First, rotate alpha around the z axis, then rotate beta around the new y', finally rotate gamma around the new z''.
How would you accomplish this? I know how to do rotations around the X, Y, Z axis, but those are not applicable in this case other than the inital rotation right? It's the rotations around the "new" axis that are throwing me off.
Bit difficult to say when you don't provide a link for the quote or any context...
Normally you pick a rotation axis order (e.g. XYZ or ZYX) and write a function which converts Euler angles into a matrix, by directly multiplying the X Y and Z rotation matrices and doing the algebra.
Euler angles are pretty bad except for certain situations though (gun turrets that can rotate and look up and down, or characters rotating and looking up/down in an FPS). Otherwise use quaternions.
"You will eventually regret any use of Euler angles." -John Carmack
Part of my assignment:
Parameters of the rotation have been pre-calculated and stored in an attached data file (el1_sh.txt). In the file, the 1st column is timestamp and the rest three columns specify Euler angles of rotations: the 2nd column is alpha, 3th column is beta, 4th column is gamma. There are several definitions of Euler angles. The Euler angle definition used in the file is: First, rotate alpha around the z axis, then rotate beta around the new y', finally rotate gamma around the new z''.
In this assignment, you are asked to animate this series of rotation.
So I need to produce a transformation matrix for these rotations
These kinds of rotation matrices can't give me rotations around the "new" y' and z'' can they? aren't they only relative to the x, y and z of my coordinate system?
You pick the order in which to rotate and then always multiply in that order. You can simplify it by doing the multiplication by hand and then do it in a function. You only need 1 function since you always use the same rotation order.
Carmack is right though.
Does that look right?
I would just go ahead and try it but I have no idea how my end result is supposed to look. All I can do is make sure I'm right on a theory level.

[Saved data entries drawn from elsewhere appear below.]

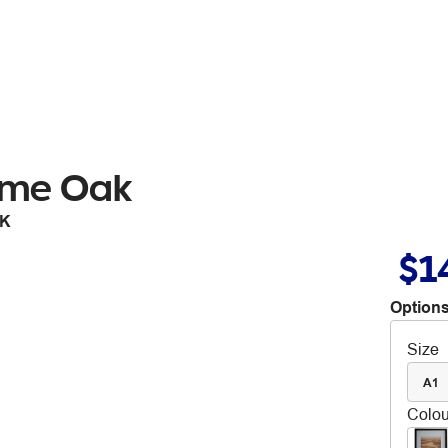
ame Oak
OK
$1
Options
Size
A1
Colou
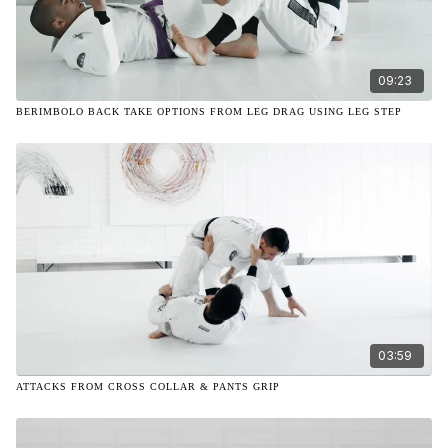
09:23
BERIMBOLO BACK TAKE OPTIONS FROM LEG DRAG USING LEG STEP
03:59
ATTACKS FROM CROSS COLLAR & PANTS GRIP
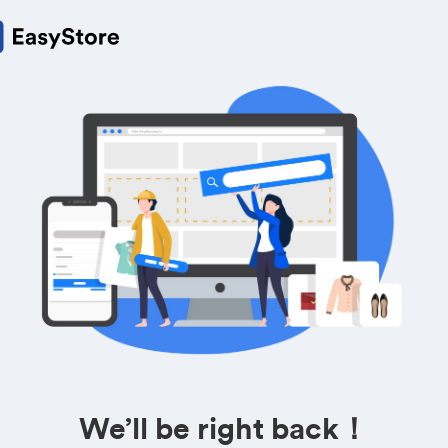
We’ll be right back！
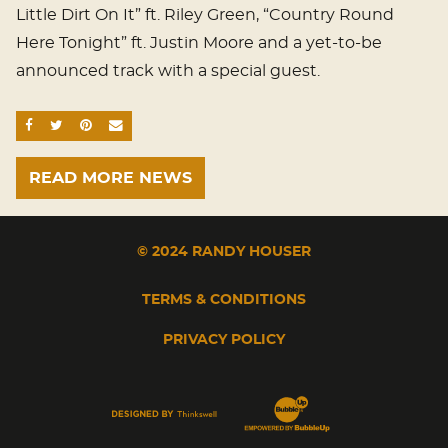
Little Dirt On It” ft. Riley Green, “Country Round
Here Tonight” ft. Justin Moore and a yet-to-be
announced track with a special guest.
SHARE ON FACEBOOK
SHARE ON TWITTER
SHARE ON PINTEREST
EMAIL
READ MORE NEWS
© 2024 RANDY HOUSER
TERMS & CONDITIONS
PRIVACY POLICY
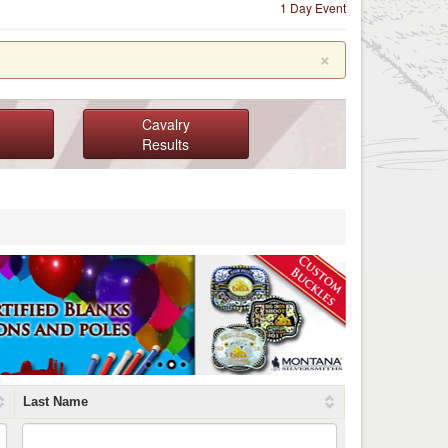
1 Day Event
×
Cavalry
Results
Last Name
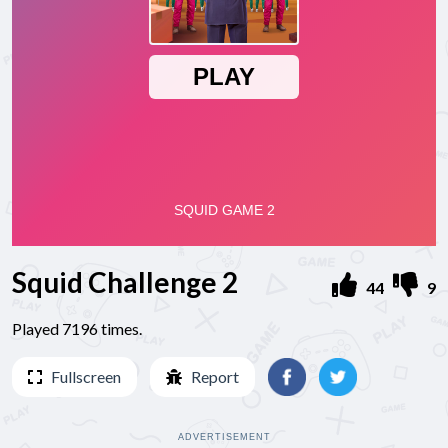
Squid Challenge 2
44
9
Played 7196 times.
Fullscreen
Report
ADVERTISEMENT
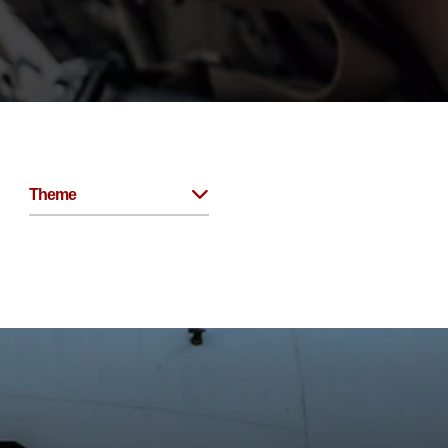
Theme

No, you used XYX so used the X rotation twice. Also you only need 3x3 matrices for rotations so don't bother with 4x4 for now (you need that for translations and perspective matrices though).

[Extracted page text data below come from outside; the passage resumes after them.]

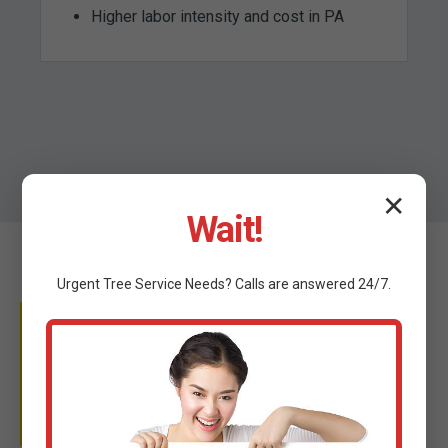
Higher labor intensity and cost in PA
✕
Wait!
Urgent
Tree Service
Needs? Calls are answered 24/7.
WHY TRUST C TREE
SERVICES?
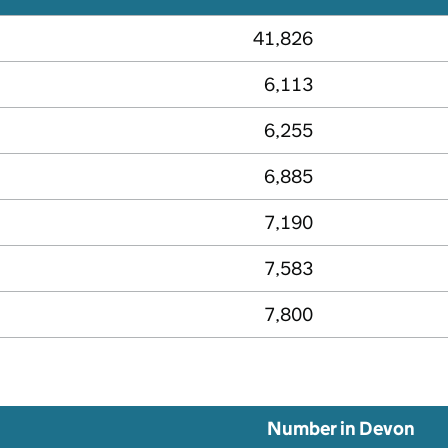
41,826
6,113
6,255
6,885
7,190
7,583
7,800
Number in Devon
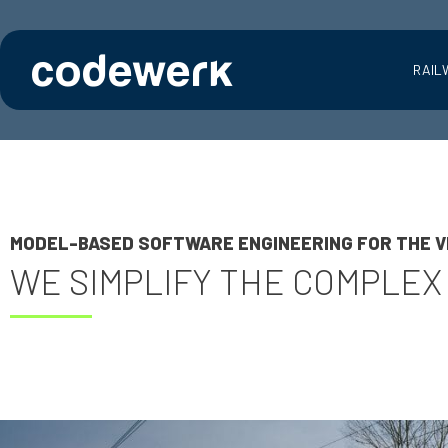
RAIL
MODEL-BASED SOFTWARE ENGINEERING FOR THE V
WE SIMPLIFY THE COMPLEX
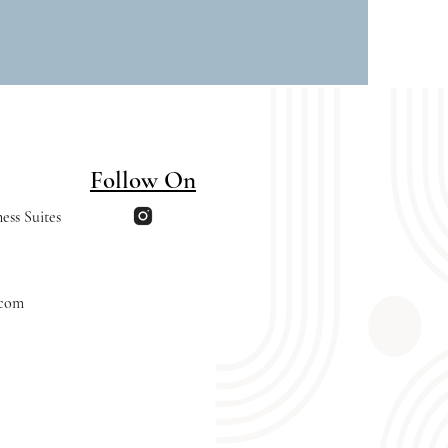
Follow On
ess Suites
.com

z axis, then rotate beta around the new y', finally rotate gamma around the new z''
I used ZYZ, doesn't that match up to what that says?
Thanks for your input
I have no problem with Euler angles at all. I keep track of yaw, pitch and roll via simple euler variables and handle rotations in one of 2 ways.
Either incrementing an orientation matrix each time one of the rotations changes (matrix.arbitraryRotation(yaw-oldYaw) for example), or construct a new quaternion from scratch using my 3 euler angles each frame. For 6dof objects, that have constantly changing pitch, yaw, and roll - I've found the quaternion from scratch method to be the best and fastest.
For my car rotations, my euler angles for pitch and roll are simply the angles calculated from road raycasts of the front and back wheels, and left and right wheels respectively.
To be honest I'm not really sure how you could get away with not using euler angles at all. Maybe for something like a plane game for example, where the player just manually increments all axis rotations, and you don't need to calculate euler angles between points?
In all the games I've developed euler angles have seemed essential.
Normal car attitudes are very far from the region where Euler angles behave poorly (see gimbal lock). A car is essentially on a horizontal plane, which means that yaw captures most of what's going on. For instance, cars don't usually roll over. Interpolating between attitudes by interpolating Euler angles, for instance, behaves very poorly in general, but for a car you can just interpolate the yaw (making sure you go the short way) and then roll and pitch are small angles anyway, so interpolating them works just fine.
What operation is it that you have a hard time imagining without Euler angles?